Poetische Bildsprache, überragende Schauspieler

In seinem hochaktuellen und mit zahlreichen Preisen ausgezeichneten Film schildert Sissako, was geschieht, wenn eine Gesellschaft unter die Kontrolle von Islamisten gerät. Er zeigt aber auch, dass mit einer vereinfachten Darstellung stereotyper Feindbilder wenig gewonnen ist.

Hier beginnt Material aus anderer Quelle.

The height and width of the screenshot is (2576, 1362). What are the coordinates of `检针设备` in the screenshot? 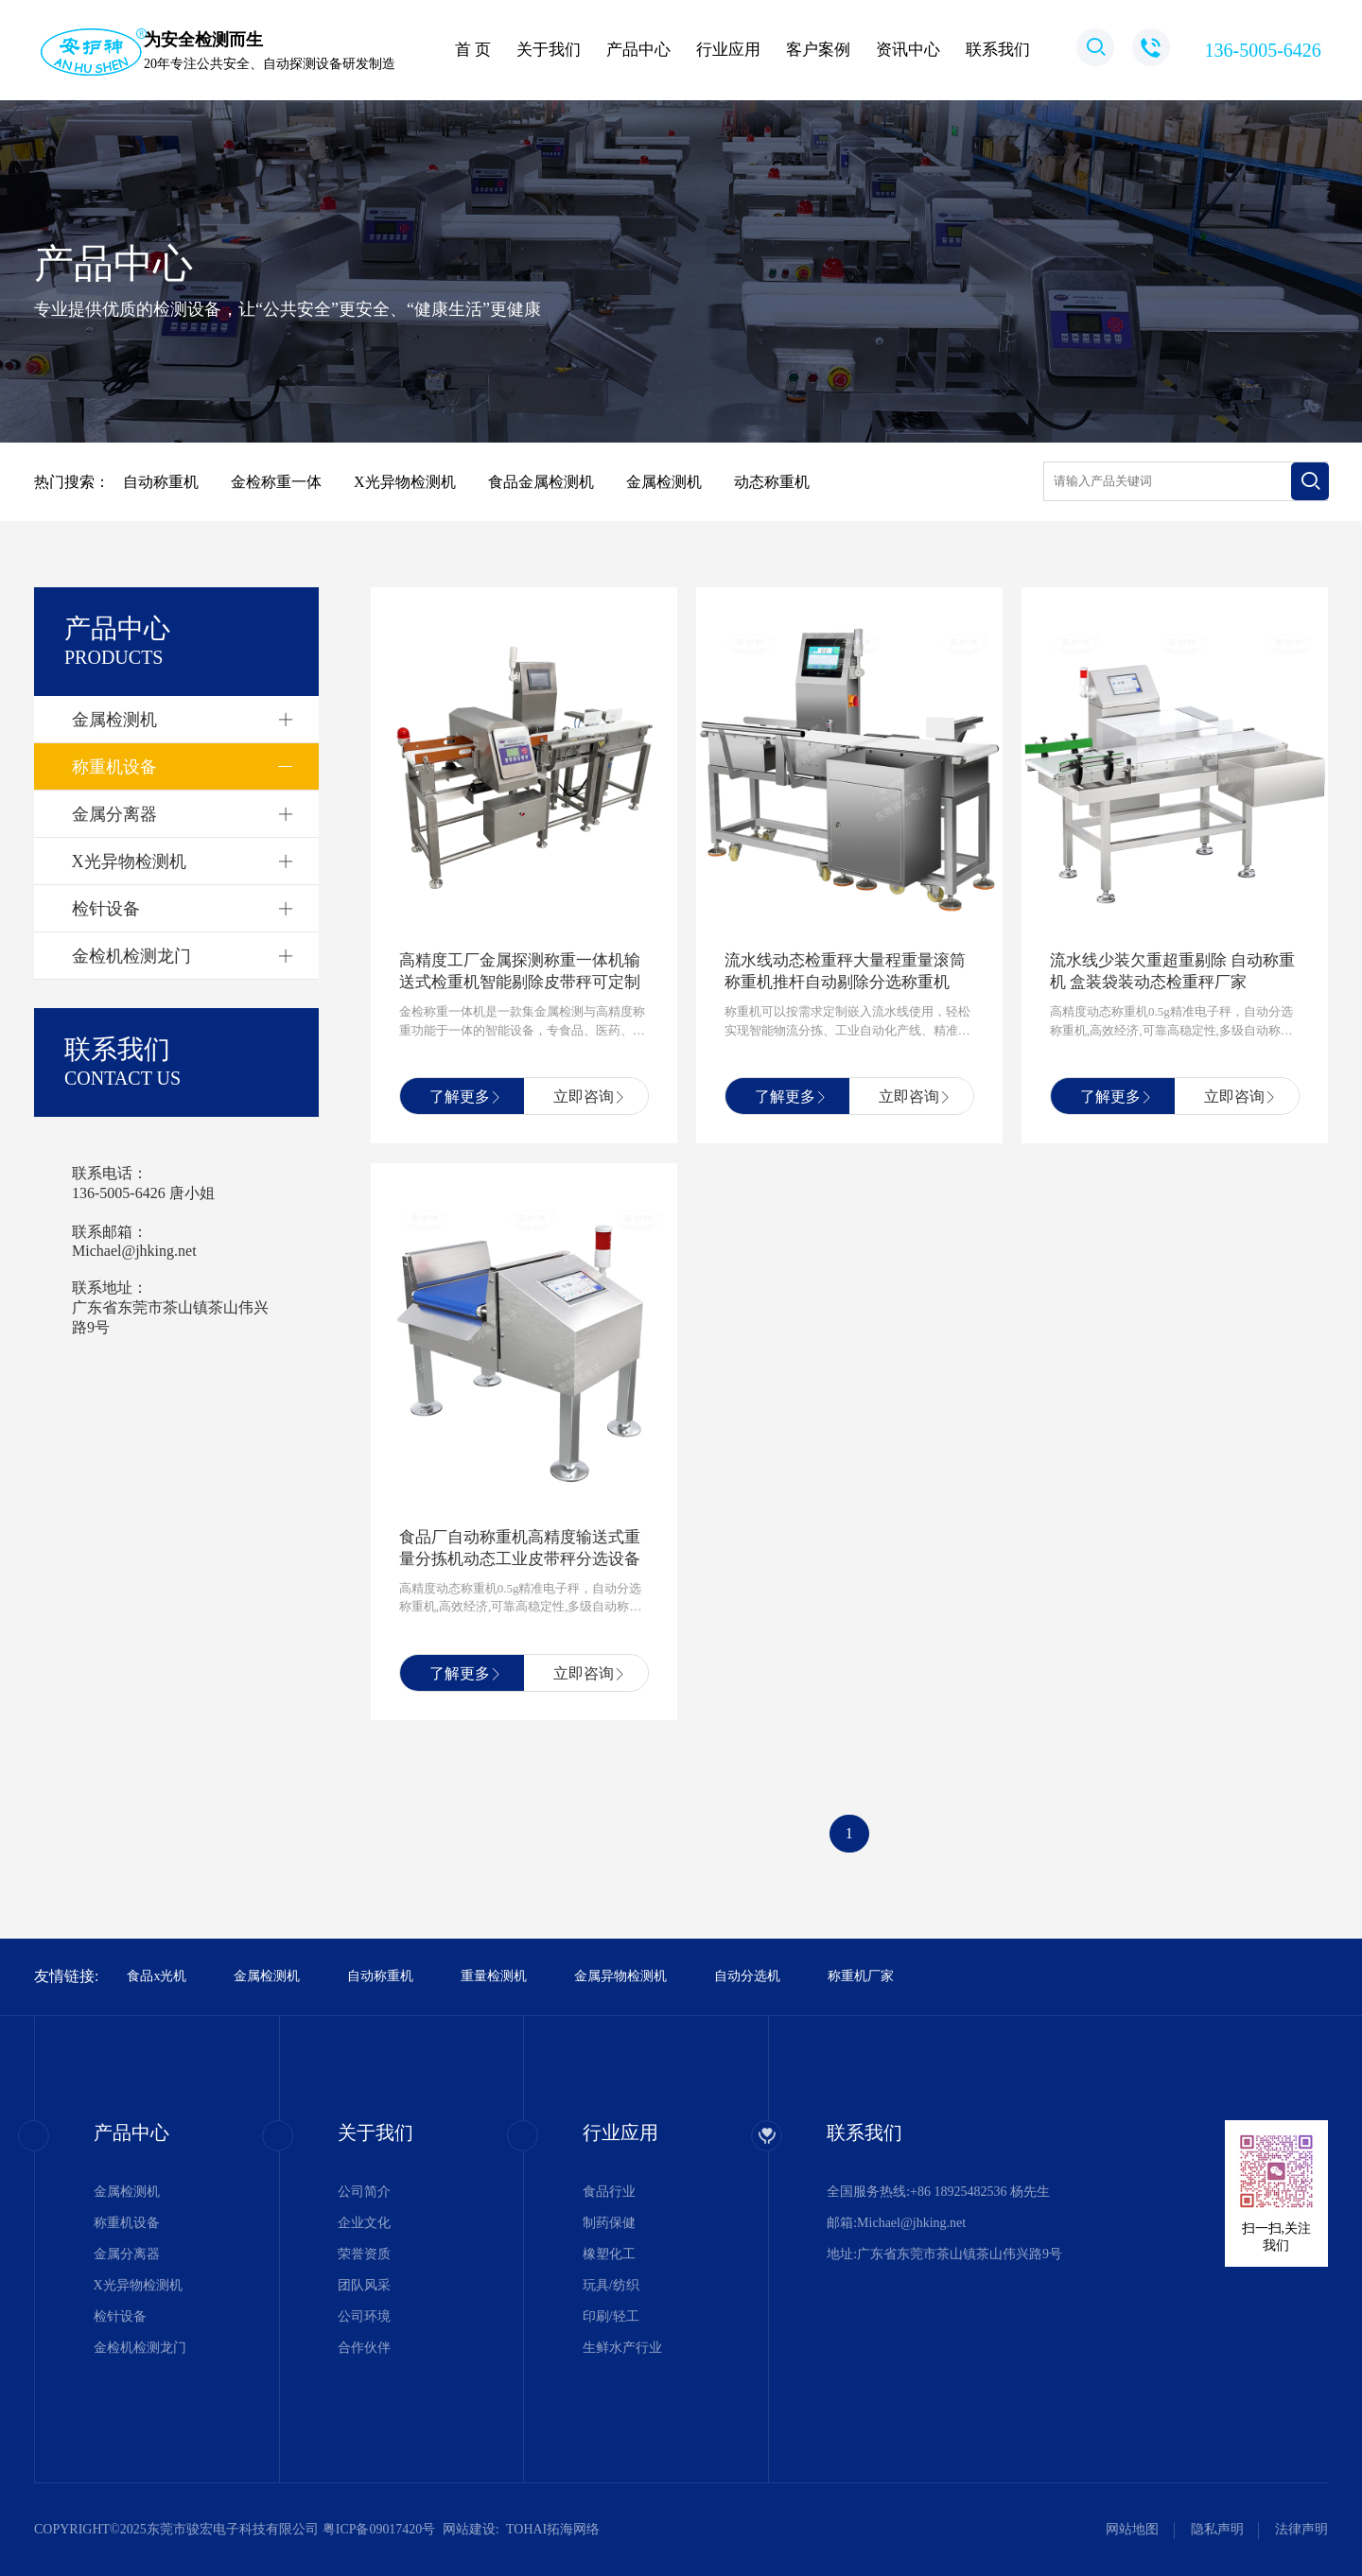 It's located at (106, 908).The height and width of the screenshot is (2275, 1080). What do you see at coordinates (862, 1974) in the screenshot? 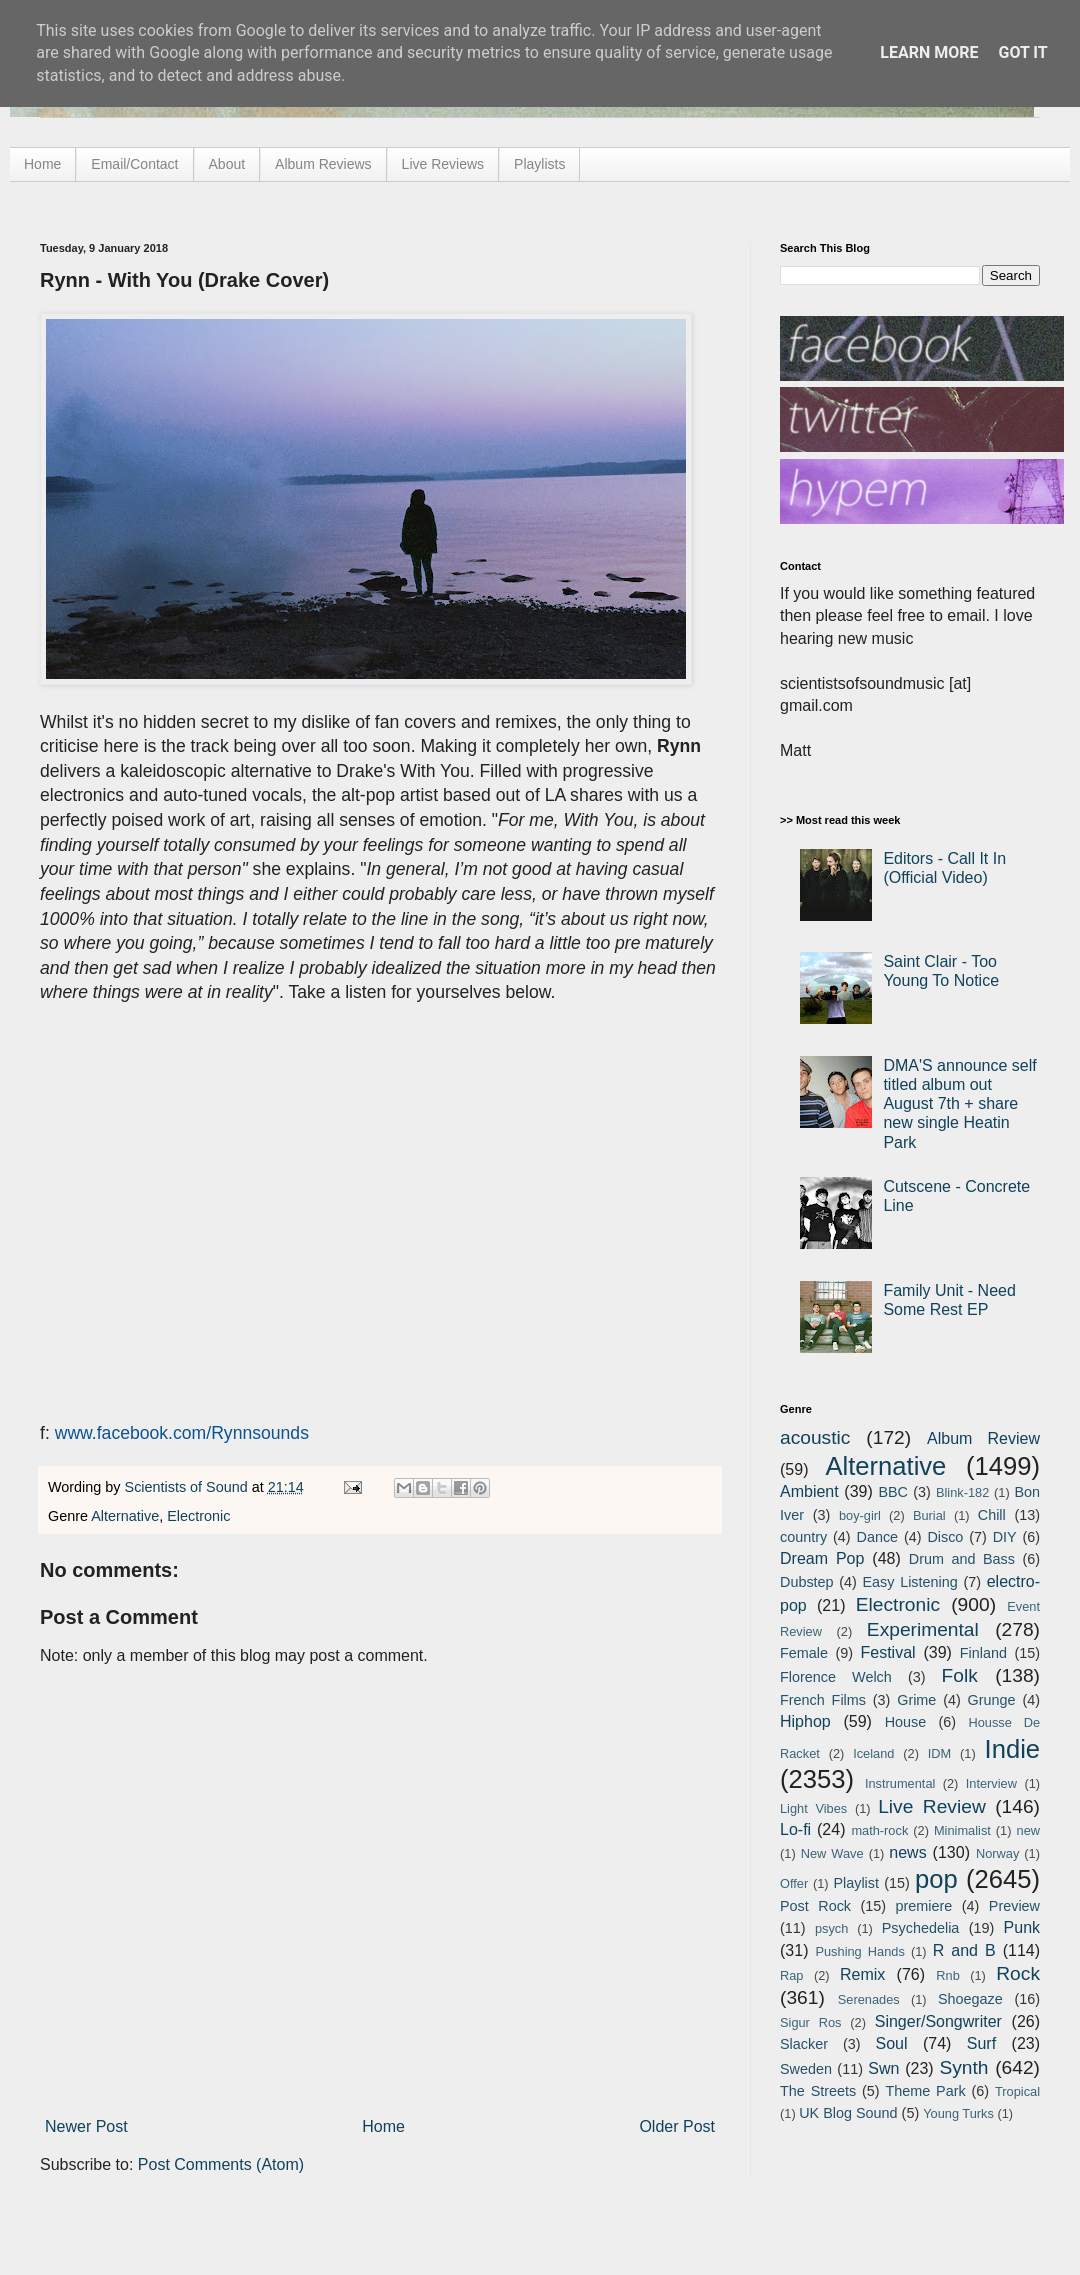
I see `Remix` at bounding box center [862, 1974].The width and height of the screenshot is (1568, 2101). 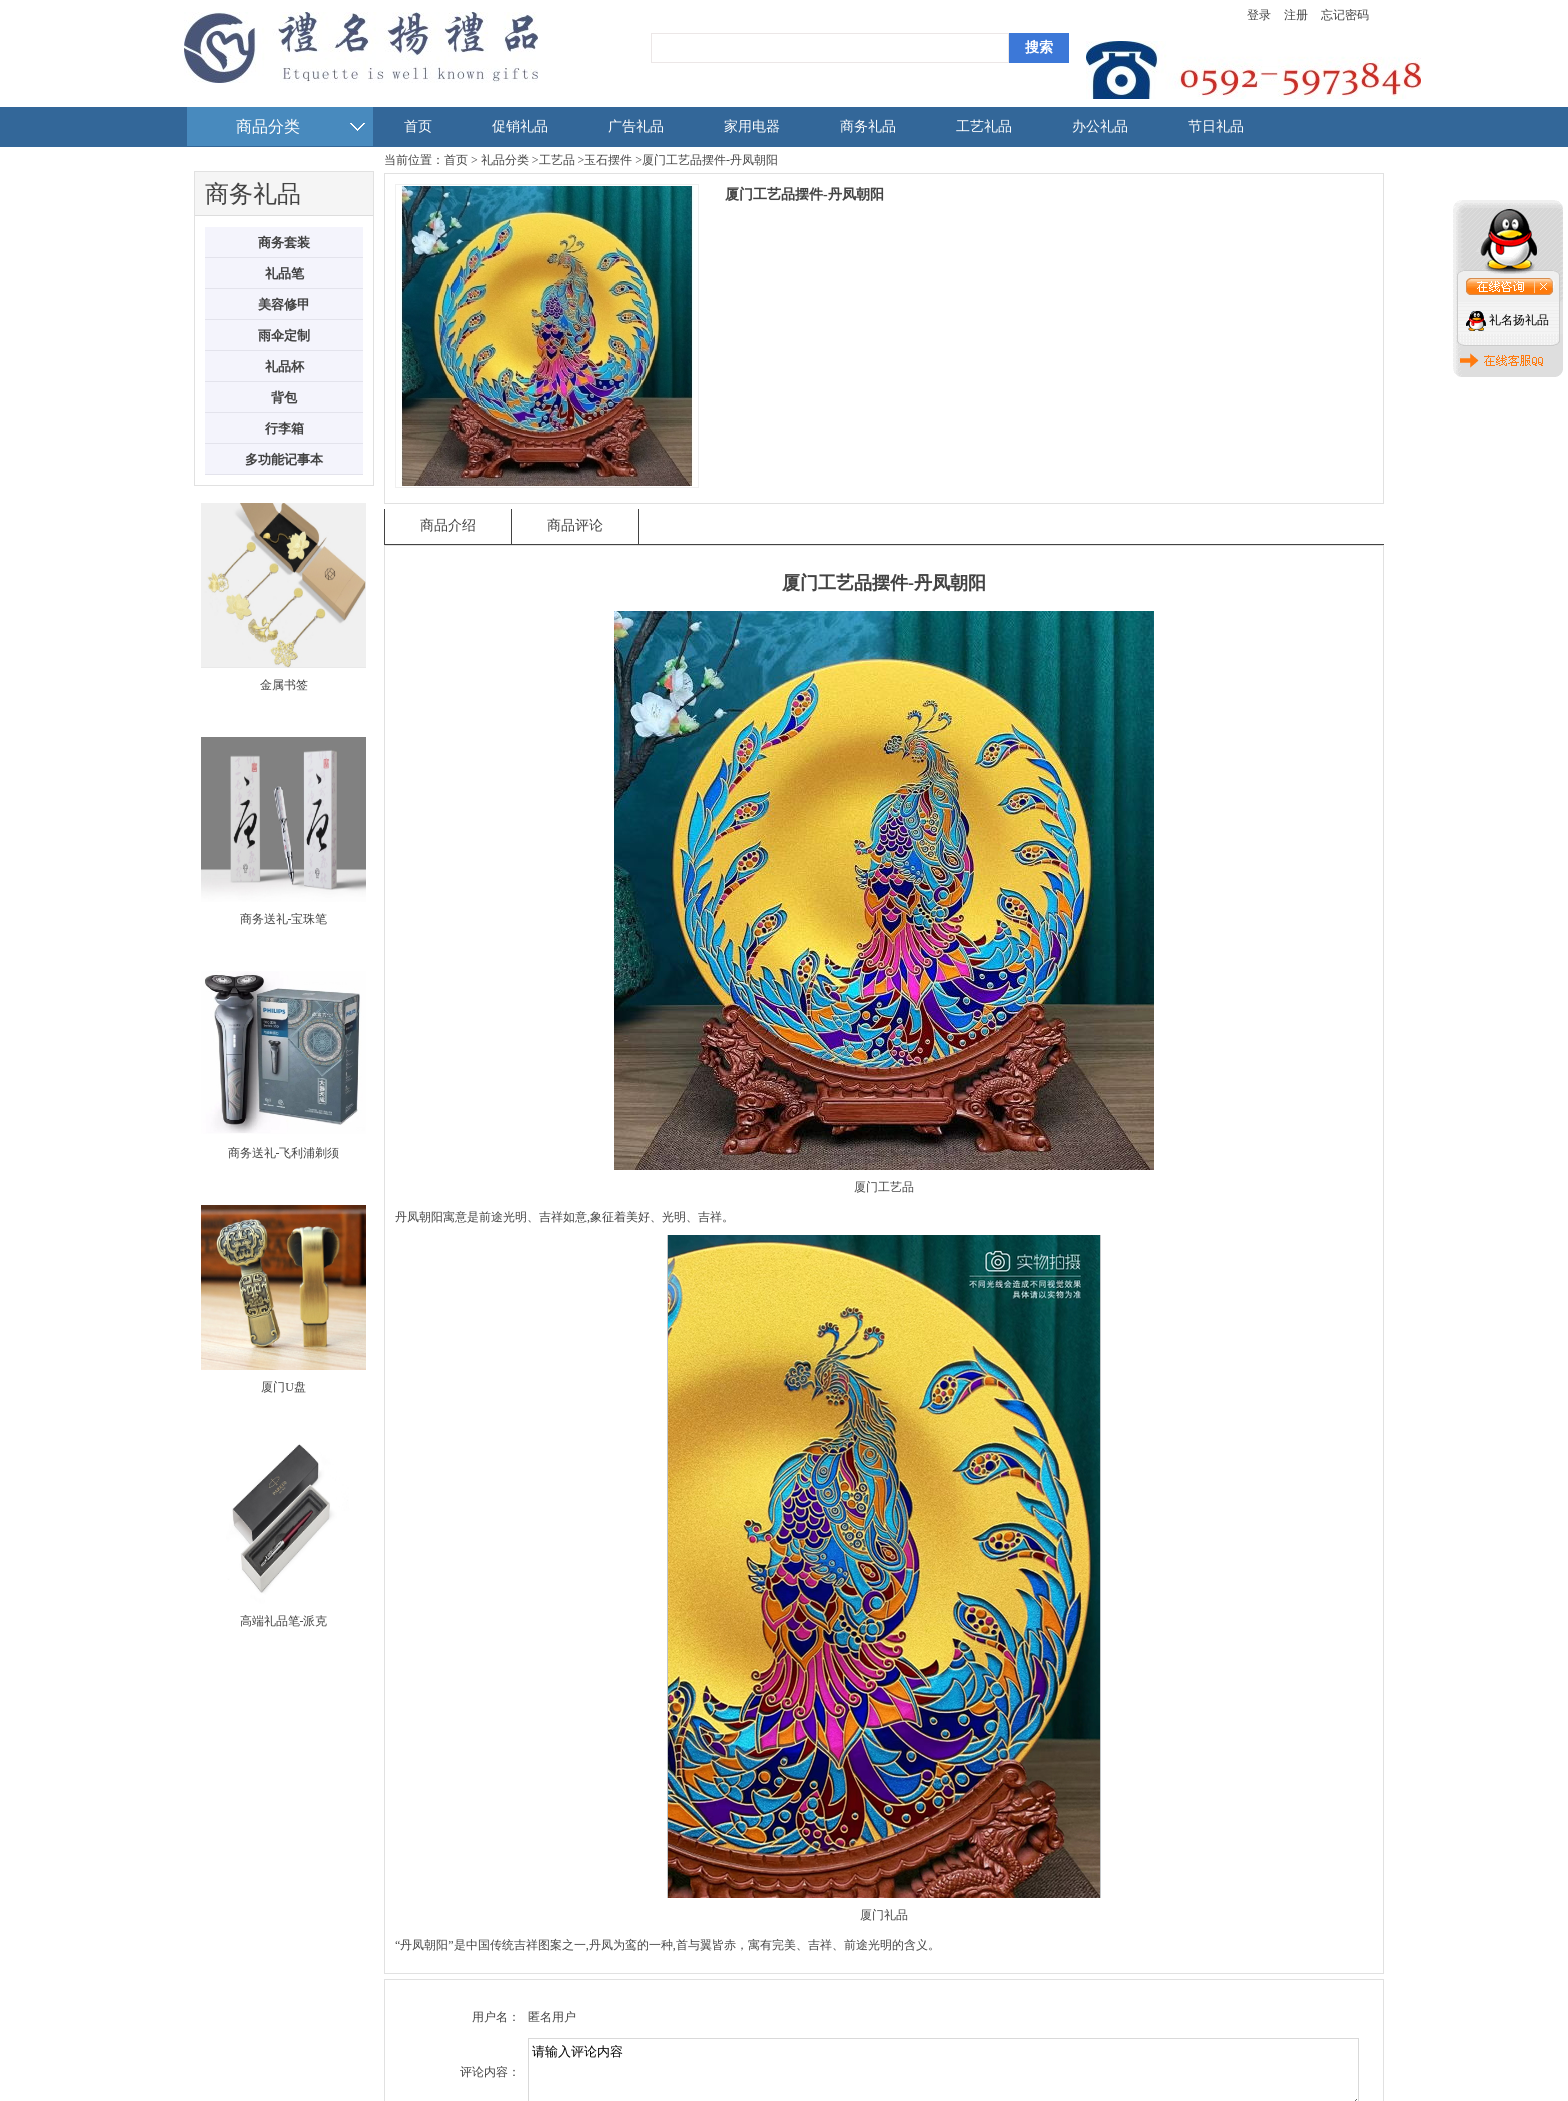 I want to click on 商务礼品, so click(x=868, y=126).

„Timbuktu“ ist ein außergewöhnlich sanfter, leiser und zeitloser Film von immenser Wucht. Er überzeugt besonders durch seine poetische, meisterhaft in Szene gesetzte Bildsprache und die überragenden schauspielerischen Leistungen aller Darsteller. „Timbuktu“ ist einer der bislang überzeugendsten filmischen Beiträge über den islamischen Fundamentalismus. Ein Meisterwerk über Würde, Widerstand und Toleranz.